If we assume that Time based OTP generates the OTP using the hash function like SHA-3. Then, the generated OTP would Hash(Secret, Shared time)
.
We want a shortened string rather than a full hash string, so truncation is needed.
But that hash function is not reversible. Attackers cannot predict the next OTP based on the current OTP.
Then, why not use the OTP from just the first 6-8 digits from the hash? Why do we need the sophisticated truncation algorithms in RFC 6238 (https://www.rfc-editor.org/info/rfc6238)?

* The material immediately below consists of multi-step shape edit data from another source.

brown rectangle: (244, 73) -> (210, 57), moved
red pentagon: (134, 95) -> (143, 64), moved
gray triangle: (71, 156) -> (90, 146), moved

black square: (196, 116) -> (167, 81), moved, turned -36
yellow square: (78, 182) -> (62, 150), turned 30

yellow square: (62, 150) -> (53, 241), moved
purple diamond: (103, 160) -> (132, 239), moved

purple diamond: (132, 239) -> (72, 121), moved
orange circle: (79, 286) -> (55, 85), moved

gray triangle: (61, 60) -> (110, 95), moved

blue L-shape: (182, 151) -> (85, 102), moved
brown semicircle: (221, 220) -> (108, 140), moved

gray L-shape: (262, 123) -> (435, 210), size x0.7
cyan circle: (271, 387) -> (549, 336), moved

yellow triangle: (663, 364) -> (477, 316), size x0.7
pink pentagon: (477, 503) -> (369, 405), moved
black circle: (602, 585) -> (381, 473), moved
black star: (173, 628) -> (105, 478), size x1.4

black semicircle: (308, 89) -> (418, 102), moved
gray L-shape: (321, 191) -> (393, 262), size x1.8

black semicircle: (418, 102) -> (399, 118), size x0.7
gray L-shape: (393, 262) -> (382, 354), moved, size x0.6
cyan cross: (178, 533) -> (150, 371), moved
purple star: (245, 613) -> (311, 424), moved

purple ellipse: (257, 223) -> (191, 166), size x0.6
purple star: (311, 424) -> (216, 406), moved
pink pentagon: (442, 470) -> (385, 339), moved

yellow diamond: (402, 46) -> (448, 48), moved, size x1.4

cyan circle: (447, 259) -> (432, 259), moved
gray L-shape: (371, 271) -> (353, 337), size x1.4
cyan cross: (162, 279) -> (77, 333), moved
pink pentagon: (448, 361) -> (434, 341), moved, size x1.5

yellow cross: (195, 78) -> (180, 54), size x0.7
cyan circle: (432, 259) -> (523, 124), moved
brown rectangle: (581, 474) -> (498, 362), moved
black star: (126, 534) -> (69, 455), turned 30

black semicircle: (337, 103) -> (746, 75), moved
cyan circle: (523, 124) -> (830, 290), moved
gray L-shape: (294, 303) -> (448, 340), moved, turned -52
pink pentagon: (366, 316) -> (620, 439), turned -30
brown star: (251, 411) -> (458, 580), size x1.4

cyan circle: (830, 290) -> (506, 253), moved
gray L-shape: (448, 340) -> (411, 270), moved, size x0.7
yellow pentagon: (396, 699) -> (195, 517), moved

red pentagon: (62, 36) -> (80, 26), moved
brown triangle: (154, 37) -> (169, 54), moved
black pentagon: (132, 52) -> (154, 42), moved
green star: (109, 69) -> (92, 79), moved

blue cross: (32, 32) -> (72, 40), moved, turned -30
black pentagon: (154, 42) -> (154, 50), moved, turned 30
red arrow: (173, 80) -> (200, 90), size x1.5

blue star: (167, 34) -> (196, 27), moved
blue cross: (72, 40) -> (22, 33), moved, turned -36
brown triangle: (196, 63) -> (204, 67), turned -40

They hashed and extract the OTP as below:
byte[] hash = hmac_sha(crypto, k, msg);
// put selected bytes into result int
int offset = hash[hash.length - 1] & 0xf;
int binary =
((hash[offset] & 0x7f) << 24) |
((hash[offset + 1] & 0xff) << 16) |
((hash[offset + 2] & 0xff) << 8) |
(hash[offset + 3] & 0xff);
int otp = binary % DIGITS_POWER[codeDigits];
result = Integer.toString(otp);
while (result.length() < codeDigits) {
result = "0" + result;
}
return result;
Why do we need the process starting from offset?
I want to know the reason why they did not use just MSBs of the hash output.